The Judiciary

From Mitt Romney to Ron Paul: The vast wasteland of American conservatism

In my most recent column, “Supreme Court scandals,”
I suggested that America endures a partisan Republican and
ideologically extreme Supreme Court majority that has run amok, embodies
the hypocrisy of a delegitimized conservative movement and has become
an enabling force for the most corrupted of the 1 percent. From the
shamelessly unprincipled Mitt Romney to the shameful and unprincipled
pandering to Romney by Ron Paul, who like Romney is now a man without a
conscience, we are witnessing the end of conservatism as a credible
intellectual force in American public life.

Justice Scalia’s behavior during the Supreme Court argument was often incoherent and at times childish. Scalia, who went on a private trip with Vice President Cheney at the moment he was deciding a case that Cheney had pending before the court, and Justice Clarence Thomas, who joined Scalia in giving private ex parte speeches to a political faction with an interest in the Citizens United case they were deciding, illustrate the ethical lapses and partisan maneuvering that are a hallmark of the Supreme Court conservatives.

{mosads}The unprincipled Romney, whose own staff compared him to an Etch a Sketch toy, and the no longer principled Paul, who used small donations from sincere people to pay for ads defending Romney on the Etch a Sketch fiasco, represent polar opposites of the vast wasteland of conservative partisans.

Paul goes from one extreme, such as nutty positions of abolishing the Fed entirely and doing away with airport security and making America a nearly 100 percent isolationist nation, to the other, helping Romney, who is the exact opposite of everything Paul claims to be.

Sen. Marco Rubio (R-Fla.), an estimable conservative of potential presidential stature, was reduced to endorsing Romney while mourning that the large number of candidates he believes are far better qualified decided not to run. I feel Rubio’s pain. While endorsing Romney he looked like a Red Sox fan rooting for the Yankees in the World Series.

Only an intellectually bankrupt conservative movement could rally behind Donald Trump as a former front-runner, or make excuses for the pay-for-play mercantilist and career adulter Newt Gingrich, who claims the president is more sympathetic to Islamist terrorists than American Catholics.

Only an intellectually bankrupt conservative movement could rally behind the hapless Herman Cain, who did not even know that China is a nuclear power, and who inspired some leading conservative women to defend him against multiple charges of abuse, and to join Cain in attacking the women and comparing their charges to the attacks against (you guessed it) Justice Thomas.

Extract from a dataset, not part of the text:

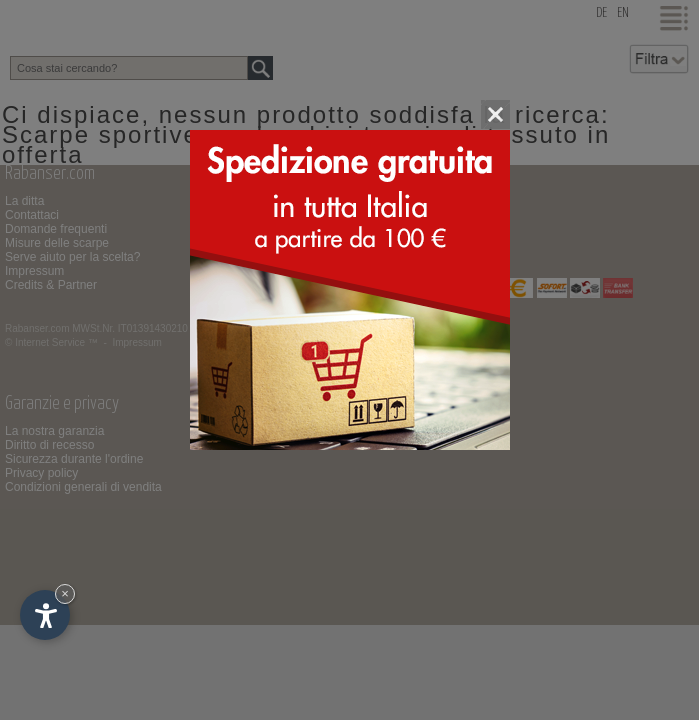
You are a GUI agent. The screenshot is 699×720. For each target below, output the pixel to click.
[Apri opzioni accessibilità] (45, 615)
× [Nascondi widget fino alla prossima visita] (65, 593)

Only an intellectually bankrupt conservative movement could embrace Rick Perry, who called the chairman of the Fed a traitor (and implied that there would be violence if he went to Texas), took oceans of Obama stimulus money as governor, claimed credit for the jobs that money created in Texas, invented new means of crony capitalism raising money from wealthy insiders he appointed to state boards and could not remember what federal agencies he would abolish.

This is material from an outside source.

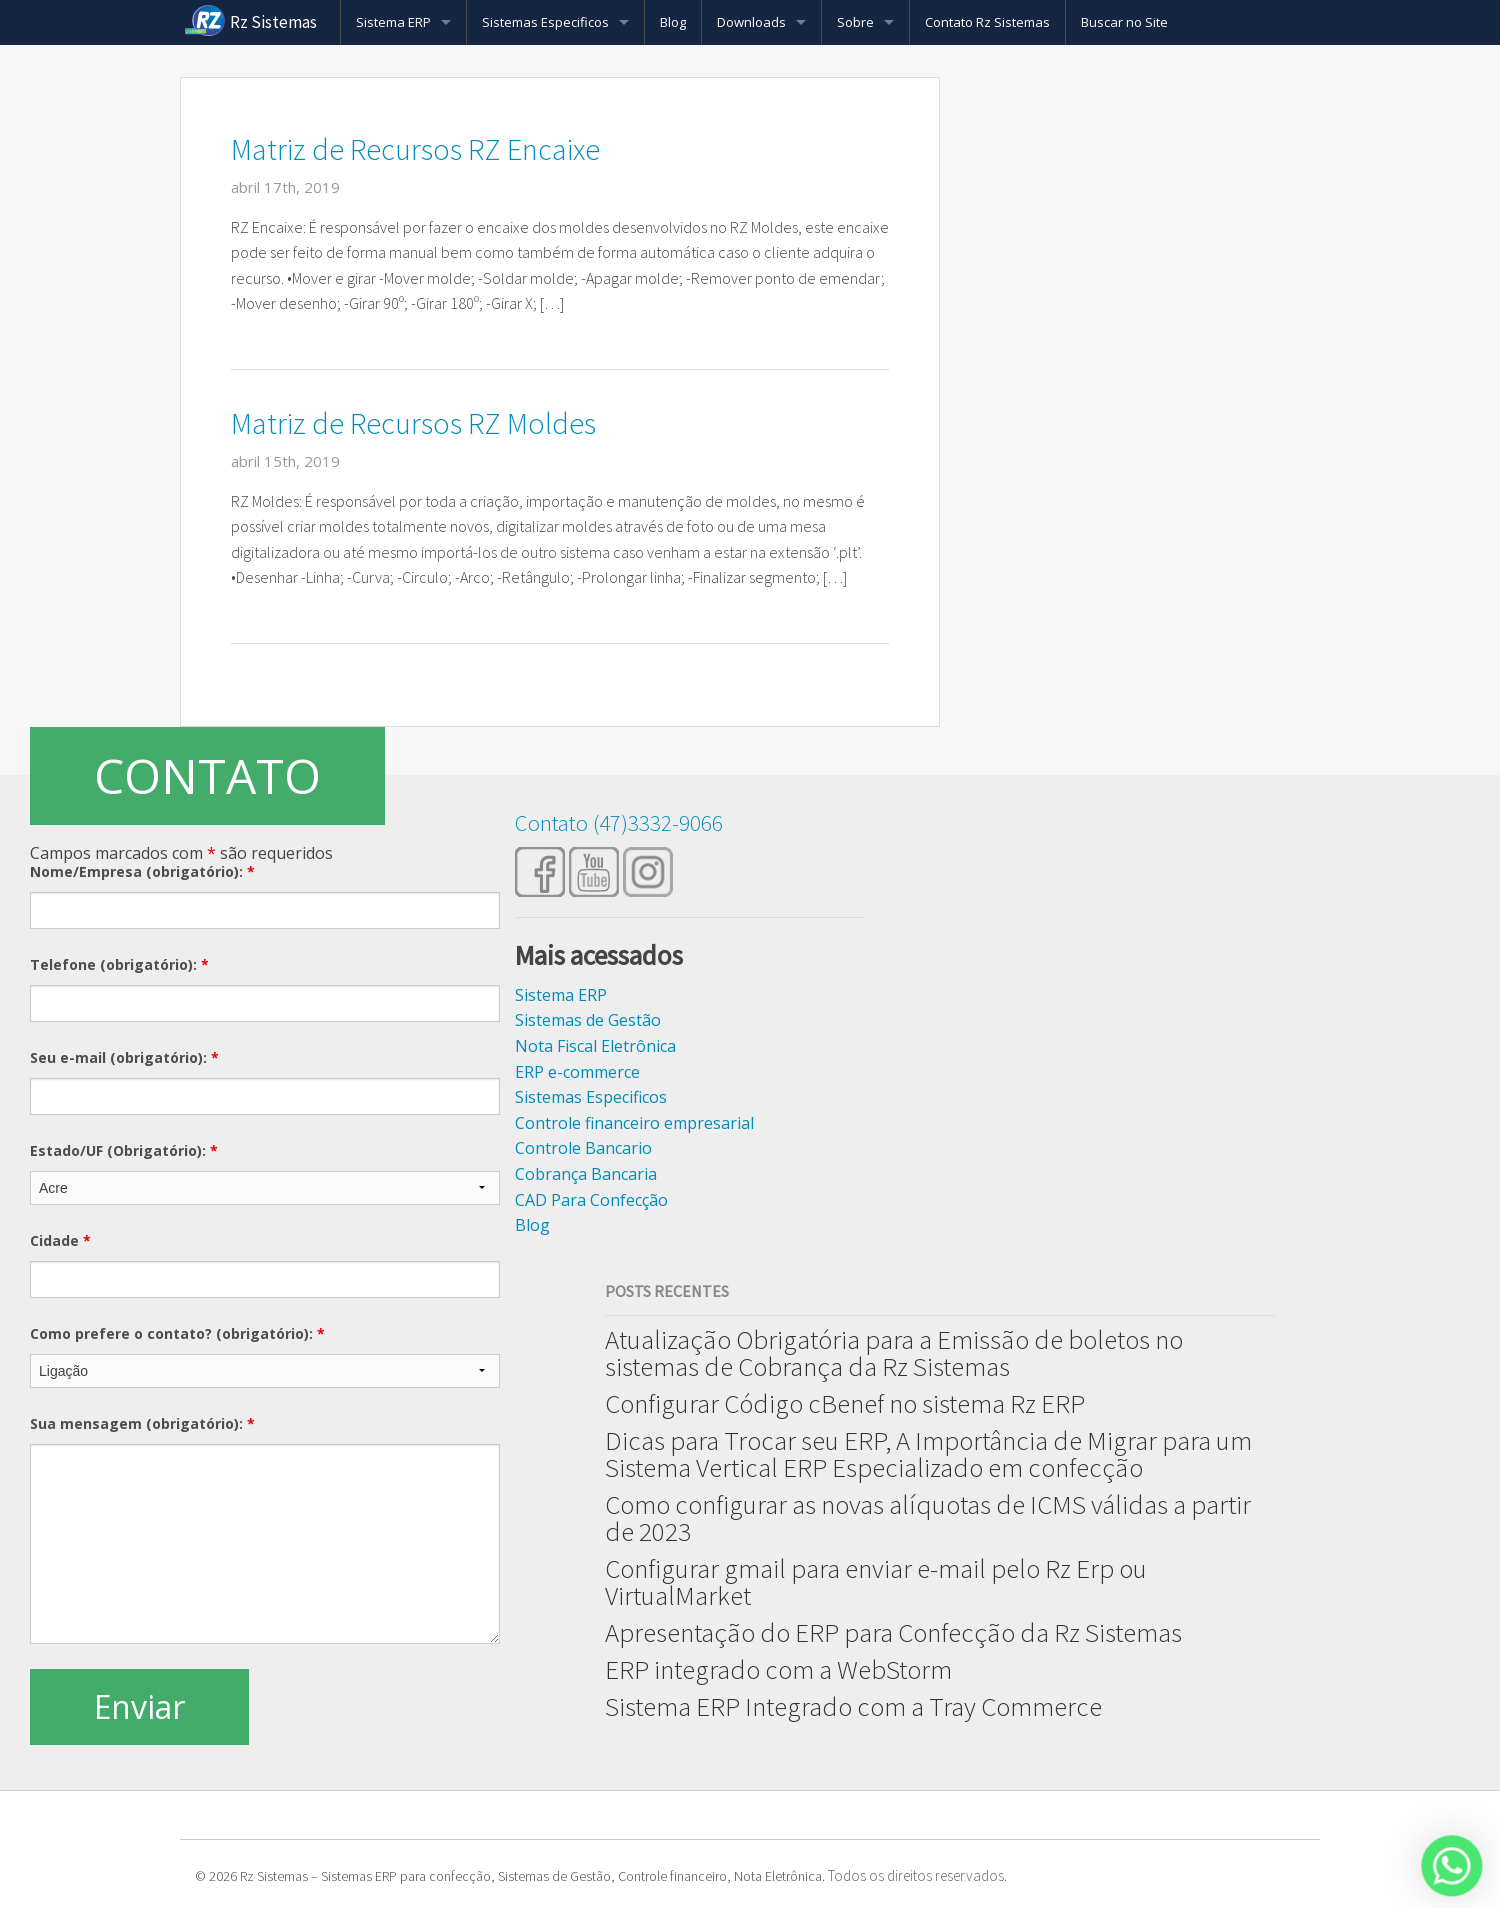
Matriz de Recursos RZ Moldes (413, 423)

Only an intellectually bankrupt conservatism could make its last great hope a millionaire lobbyist for special interests and earmark champion who says President Kennedy makes him vomit because JFK believed in separation of church and state, and now says America would be better if Obama defeats Romney.

How many conservative politicians took pay-for-play money while endorsing the mandate and promoting earmarks? How many conservatives promoted the mandate when it was Republican, then attacked it as socialist when the Democratic president accepted it, and now champion the Republican candidate who enacted it in Massachusetts?

And finally for today, the crown jewel of what is called conservatism, Citizens United, which as I wrote in my column, and as John McCain is warning, will lead to a tide of corruption and scandals.

I hope honorable conservatives will reflect today on how conservatism has lost its moral and intellectual bearing, has become little more than a party that hates the president and seeks power for itself, and now stands for nothing in the great conservative tradition of Goldwater, Buckley and Reagan.